*** Exercise inputs Section Begins ***

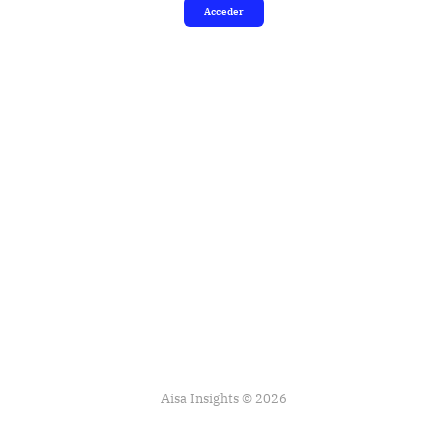
Acceder
Aisa Insights © 2026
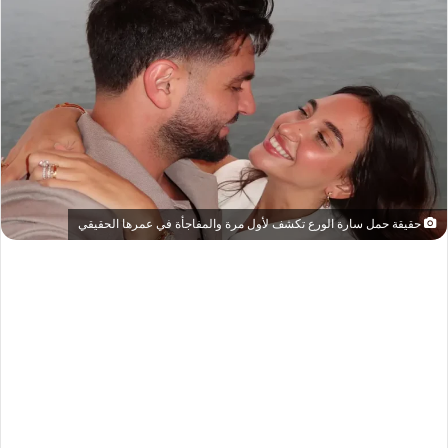
حقيقة حمل سارة الورع تكشف لأول مرة والمفاجأة في عمرها الحقيقي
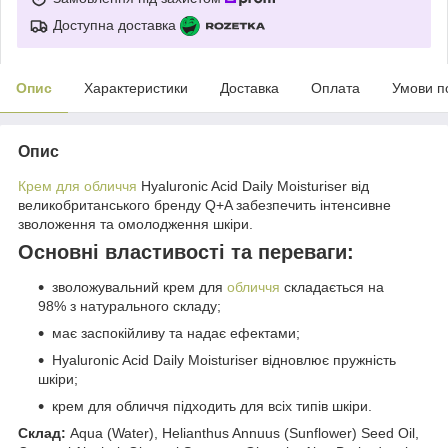
Доступна доставка
Опис
Характеристики
Доставка
Оплата
Умови п
Опис
Крем для обличчя
Hyaluronic Acid Daily Moisturiser від
великобританського бренду Q+A забезпечить інтенсивне
зволоження та омолодження шкіри.
Основні властивості та переваги:
зволожувальний крем для
обличчя
складається на
98% з натурального складу;
має заспокійливу та надає ефектами;
Hyaluronic Acid Daily Moisturiser відновлює пружність
шкіри;
крем для обличчя підходить для всіх типів шкіри.
Склад:
Aqua (Water), Helianthus Annuus (Sunflower) Seed Oil,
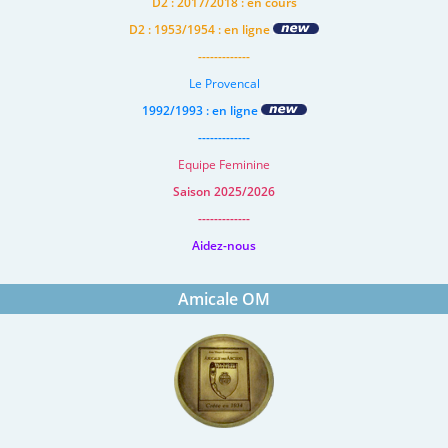
D2 : 2017/2018 : en cours
D2 : 1953/1954 : en ligne
-------------
Le Provencal
1992/1993 : en ligne
-------------
Equipe Feminine
Saison 2025/2026
-------------
Aidez-nous
Amicale OM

*** Exercise inputs Section Ends ***

◆ What is expected ◆
Nothing but the lines from the one containing "Equipe Feminine" to the end of the entries belongs in the answer, and each must match exactly.

◆ Answer to this problem ◆
Equipe Feminine
Saison 2025/2026
-------------
Aidez-nous
Amicale OM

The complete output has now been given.